I'm trying to create a condition for functions $f$ and $g$ at point $a$, without using any conditional function/ending in a conditional function
What I mean by saying "conditioning functions $f$ and $g$ at point $a$" is:
h(x) =
if (x < a):
return f(x)
if (x >= a):
return g(x)
In other words, "do $f$ until reaching $a$; whenever $a$ has been reached, do $g$"
An example of conditioning a simple function, i.e. $|x|$:
We all know that $|x|$ is a conditional function - but we can write it unconditionally as well: $\sqrt{x^2}$ - Neither $x^2$ nor $\sqrt{x}$ are conditional; but we used them together to write the conditional function, $|x|$
I tried to play with some functions like $max$, but I didn't find the answer in the end anyway.
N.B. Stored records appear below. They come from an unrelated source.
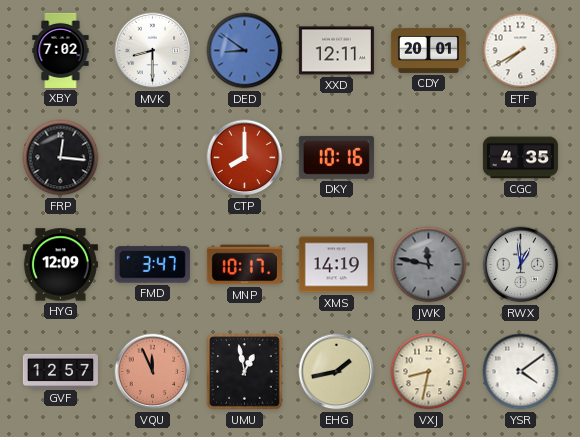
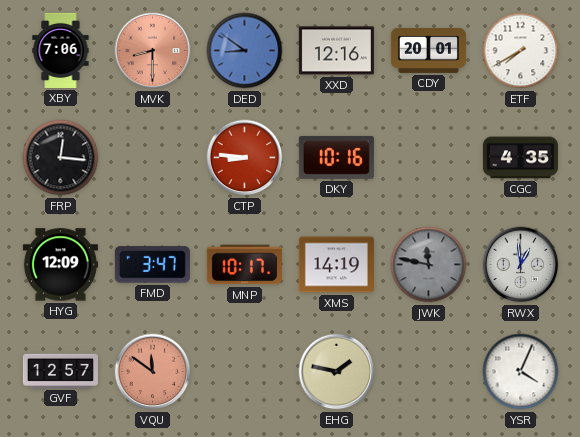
XBY: 7:02 -> 7:06
MVK dial: white -> salmon
XXD: 12:11 -> 12:16
CTP: 8:00 -> 8:46
VQU: 11:56 -> 11:51
UMU: 12:58 -> none
EHG: 1:43 -> 1:47
VXJ: 8:32 -> none
YSR: 4:09 -> 4:04
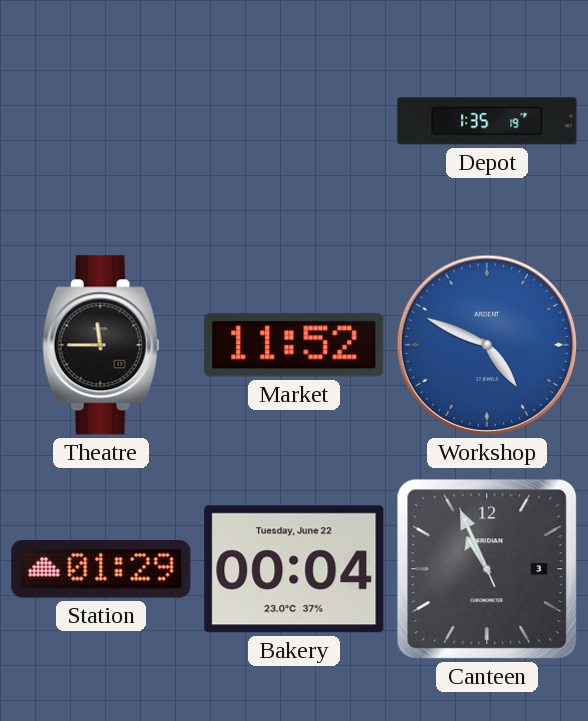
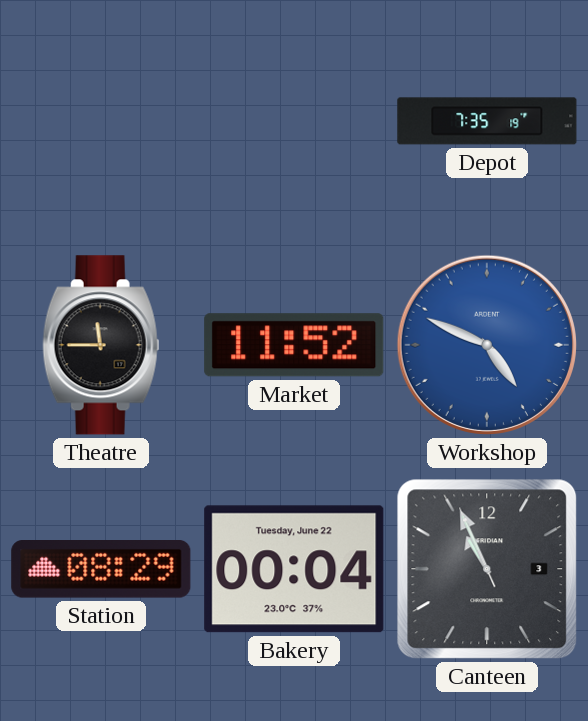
Depot: 1:35 -> 7:35
Station: 01:29 -> 08:29
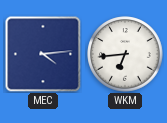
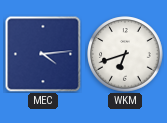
WKM: 6:44 -> 6:42
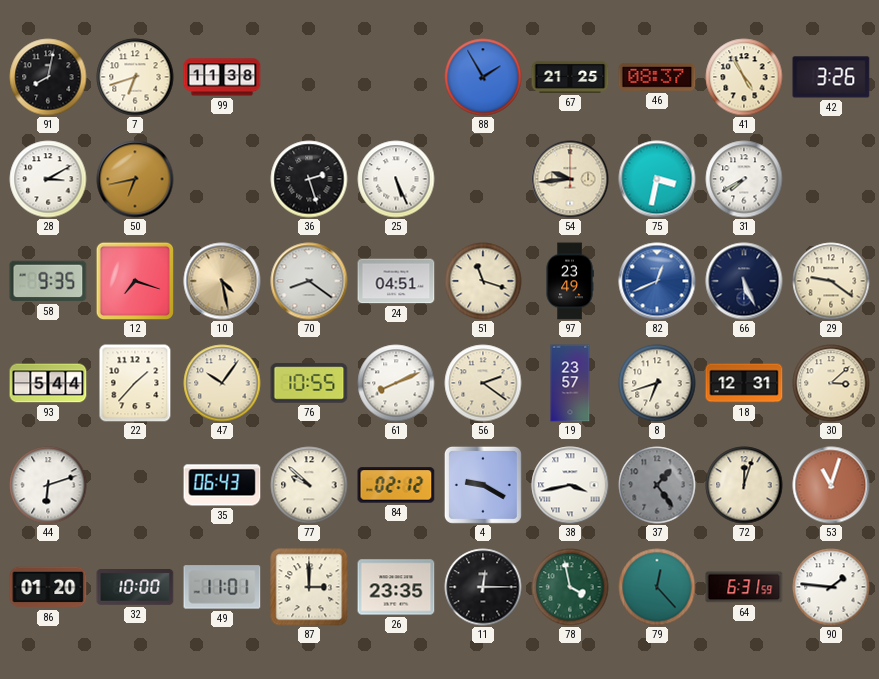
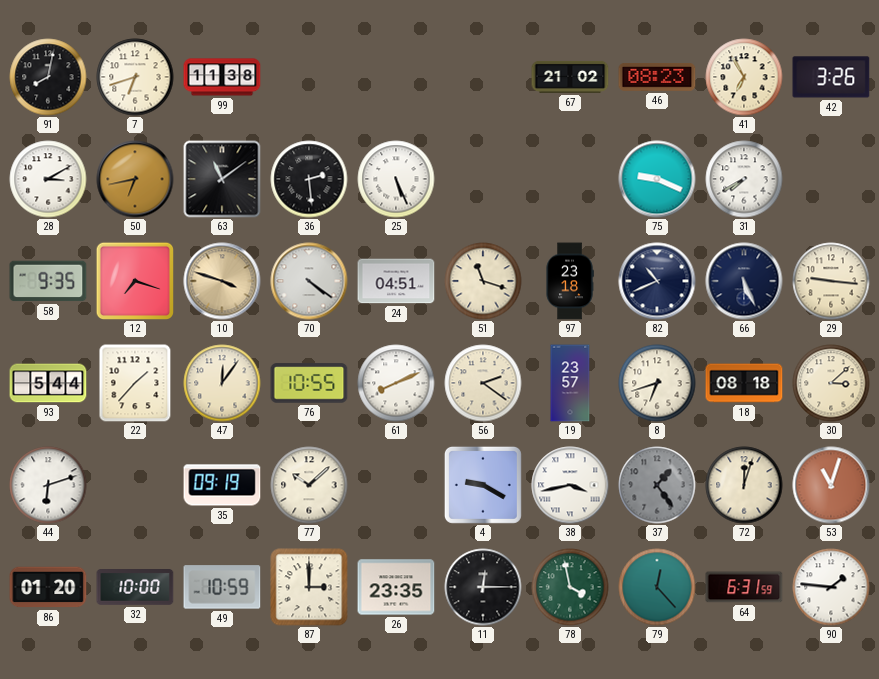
88: 1:55 -> none
67: 21:25 -> 21:02
46: 08:37 -> 08:23
41: 4:55 -> 6:55
63: none -> 11:09
36: 2:27 -> 2:29
54: 9:44 -> none
75: 3:32 -> 9:19
10: 4:28 -> 3:48
70: 8:21 -> 4:21
97: 23:49 -> 23:18
82: 12:41 -> 10:41
82 dial: blue -> navy
29: 9:21 -> 9:16
47: 10:06 -> 12:06
18: 12:31 -> 08:18
35: 06:43 -> 09:19
77: 9:52 -> 10:08
84: 02:12 -> none
49: 11:01 -> 10:59
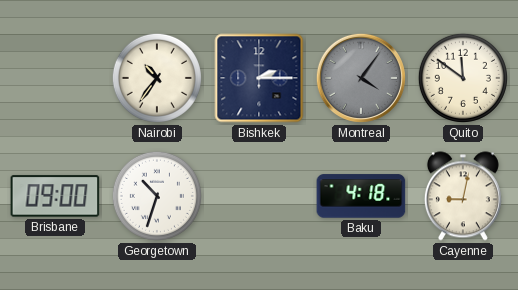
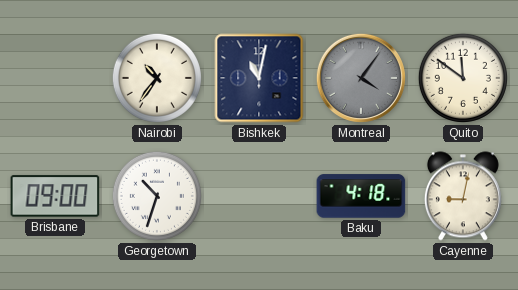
Bishkek: 2:15 -> 11:02
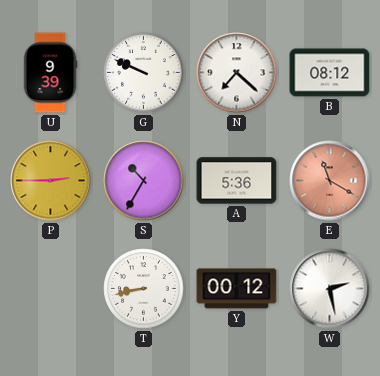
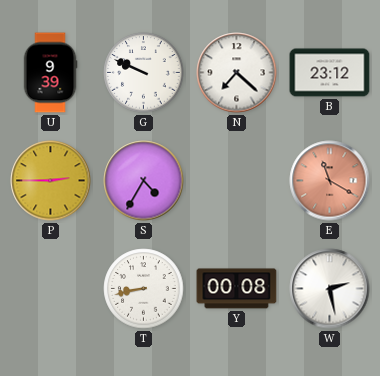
B: 08:12 -> 23:12
S: 10:35 -> 4:35
A: 5:36 -> none
Y: 00:12 -> 00:08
You can just create your favorite conditional function and combine those. For example, consider the function $\mathbf{1}_{\geq a}$ where $\mathbf{1}_{\geq a}(x) = \begin{cases}1&\text{if }x\geq a\\0&\text{if }x<a\end{cases}$
Now just write $h(x) = \mathbf{1}_{\geq a}(x)\cdot g(x) + (1-\mathbf{1}_{\geq a}(x))\cdot f(x)$
But why do you not want to use a conditional function? Even "$\max$" is a conditional function.